6. Your day will be scheduled by the TV shows (11 am - Saas Bahu (feeding), 2pm - Tamil soap (cereals & veggies)...4pm Friends (nap time) 3 more hours until hubby comes home)

7. A long, hot shower for your achy body (without you imagining your baby crying himself hoarse/ images of him tumbling from the bed)will feel like being on a Caribbean cruise.

8. You will become obsessive about the order that everything in the darling's cupboard (diapers to the left, burping cloths to the right, nappies folded triangularly and so on & so forth)

9. You will feel envious at least once of a couple leisurely sitting at a café with a steaming cup of coffee (probably on a sunday after they just woke up and had sex 30 minutes earlier)

10. The dress that doesn't fit you anymore are the ones that look most alluring and seem totally in fashion.

Tuesday, October 14, 2008

Swami Satchidananda Attains Samadhi

Pujya Swami Satchidananda attained his samadhi on the night October 12th at 8:10 p.m.
Though he lives in our thoughts and through his ideals, the world has lost a spiritual leader.

Making oneself useful to the society should indeed be the foremost objective of every one. Whenever opportunities arise, serve humanity in whatever way possible, considering such service as Seva of God. - Swami Satchidananda


Anandashram – A world-renowned spiritual centre propagating the ideal of Universal Love and Service has been a beacon-light to humanity and a solace for the poor and needy through its multifarious humanitarian activities. The Ashram, founded in 1931 by Beloved Papa Swami Ramdas and Pujya Mataji Krishnabai, was being ably guided by Pujya Swami Satchidanandaji.
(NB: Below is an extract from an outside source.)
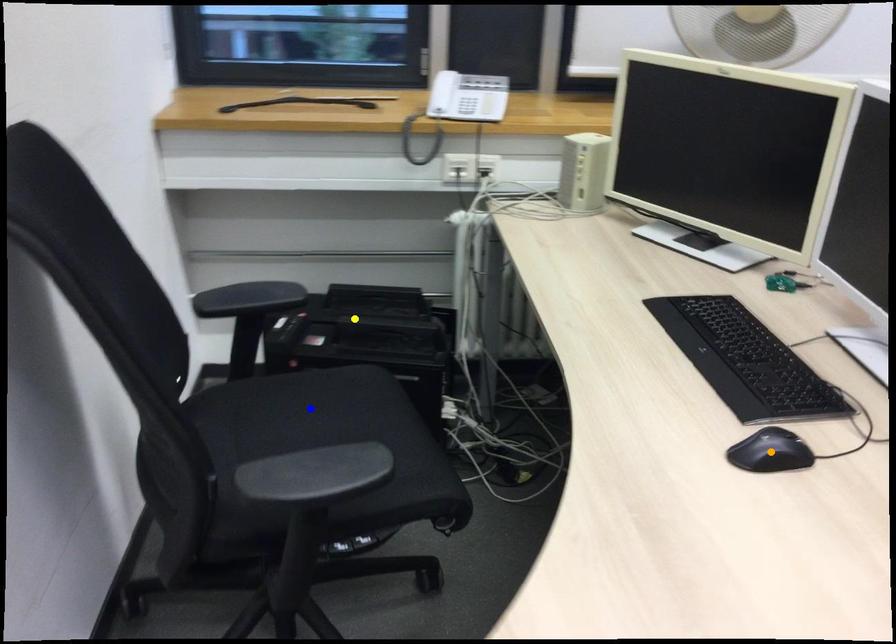 Order these from nearest to farthest:
1. yellow point
2. orange point
3. blue point

orange point, blue point, yellow point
(Pic courtesy: Yogasanft) The bhajan hall at Anand ashram with the life size images of the divine masters Pujya Swami Ramdas & Pujya Mata Krishnabai.

Friday, October 10, 2008

Dangerous Liaisons

Controversy seems to be the easiest route to success. Be it movies, models, politics even lame TV serials today rely on some controversy or the other to up their TRP's. Nobody cares how you reach as long as you are up there.

The latest controvery seems to be around the book - "The Jewel of Medina" - a historical fiction which is about the child-bride of Prophet Muhammad. Author Sherry Jones saccharinely says its a well researched "love story" between the 54 year old Prophet and 6 year old A’ishah who happens to be the daughter of his brother. Aa-a-ah!

Random House who had reportedly paid an advance of $100,000 slowly distanced themselves when they received "cautionary advice not only that the publication of this book might be offensive to some in the Muslim community, but also that it could incite acts of violence by a small, radical segment" and realized they could be in the epicenter of a storm. Published by Beaufort Books the book could well be on its way to become another bestseller.

It seems like the West can't have enough of courting danger. Like forbidden love they seem to be so enamored by Islam and their prophets. As for me, I definitely want to lay my hands on this one and find if the book provides "humanizing glimpses into the origins of the Islamic faith, and the nature of love, through the eyes of a truly unforgettable heroine - Amazon" or if it is "soft porn which is inflammatory, unfair to Islam, and unfit to publish" as described by Prof Denise Spellberg.

After "The Da Vinci Code" historical fictions by relatively unknown or first time authors seem to have become the trend.